To be honest, after my mock test I did go out a few times on my own to work on the areas that Charlie had said needed looking at. After discussion with Ian, we decided to go for a ride and then stop for a cuppa and a chat.
After our ride, Ian said he would put me in for my test. I was ready!
I had an email from IAM RoadSmart to say an examiner had been appointed. His name was Chris, and I would receive a telephone call from him. Sure enough, I got a call and after a brief chat, we set a date. Chris said he could do it the following afternoon so I said yes! I figured this way there would be less time for me to dwell on it and start stressing.
I printed off and completed my Documents Declaration that had come on the IAM email and put that in my bike jacket so I wouldn’t forget it.
I was meeting Chris at two o’clock. As the morning wore on, I could feel my nerves building. And by the time I met Chris, I was really nervous. I think it’s that word ‘test’. I am not good with that word. I was struggling to relax.
Chris also asked some general questions about my bike maintenance and the highway code.
Chris asked if I would be happy to use an intercom for him to give directions. Or if I would prefer to look for his signals and I said intercom.
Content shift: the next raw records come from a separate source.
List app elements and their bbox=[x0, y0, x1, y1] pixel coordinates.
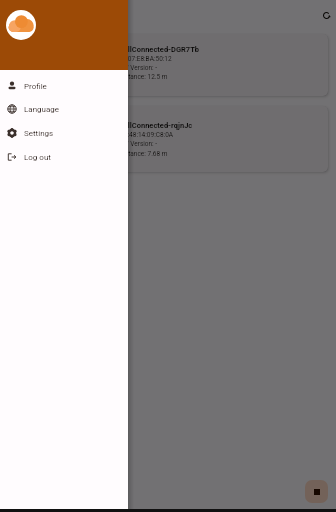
staticText: Language bbox=[24, 105, 60, 114]
staticText: BellConnected-DGR7Tb bbox=[119, 45, 200, 54]
staticText: Log out bbox=[24, 153, 51, 162]
staticText: DC:48:14:09:C8:0A bbox=[119, 131, 174, 139]
button[interactable]: BellConnected-rqjnJc bbox=[8, 106, 328, 172]
button[interactable]: Log out bbox=[0, 145, 128, 169]
staticText: Profile bbox=[24, 82, 47, 91]
staticText: Settings bbox=[24, 129, 54, 138]
staticText: SW Version: - bbox=[119, 64, 158, 72]
button[interactable]: Language bbox=[0, 97, 128, 121]
staticText: F0:07:E8:BA:50:12 bbox=[119, 55, 172, 63]
staticText: Distance: 7.68 m bbox=[119, 150, 168, 158]
button[interactable]: Stop scanning bbox=[305, 480, 328, 503]
button[interactable]: Refresh bbox=[314, 3, 336, 27]
staticText: BellConnected-rqjnJc bbox=[119, 121, 193, 130]
button[interactable]: Profile bbox=[0, 74, 128, 98]
staticText: SW Version: - bbox=[119, 140, 158, 148]
staticText: Distance: 12.5 m bbox=[119, 73, 168, 81]
button[interactable]: BellConnected-DGR7Tb bbox=[8, 34, 328, 96]
button[interactable]: Settings bbox=[0, 121, 128, 145]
It was only a one-way intercom so there was no talkie-talkie whilst riding along (I should think Chris was grateful for that) and Chris only spoke to give directions.
Okay, we were on the bikes, ready and off we set. I could feel I wasn’t relaxed riding the bike. I just hoped it didn’t show through too much in my riding.
We grabbed a drink and sat down to have a chat. So it was a safe, mostly legal ride. I went over the speed limit on one occasion. I know, I was impressed myself at this that it was only just once!
We pulled out of a busy junction where you had to pull across to the central reservation and then pull out onto the other carriageway. I did this with no problem. I then increased my speed to 50 (which I thought it was) and soon came across the de-restricted sign. I then realised it was a forty. However, Chris was pleased that I knew where and when I had done this.
Chris said I had a good understanding and implementation of the IPSGA system. However, he would like to see me slow when I come down from a national speed limit to, say, a 40 limit in a different way. He would like me to use the brakes to slow down to 40 and then change down into the appropriate gear. Whereas at the moment, I roll off the throttle and come down through the gears on the approach to the 40 limits. So by the time I reach the limit I am at the correct speed.
Chris would also like to see me get up to the speed limit quicker when entering a national speed limit.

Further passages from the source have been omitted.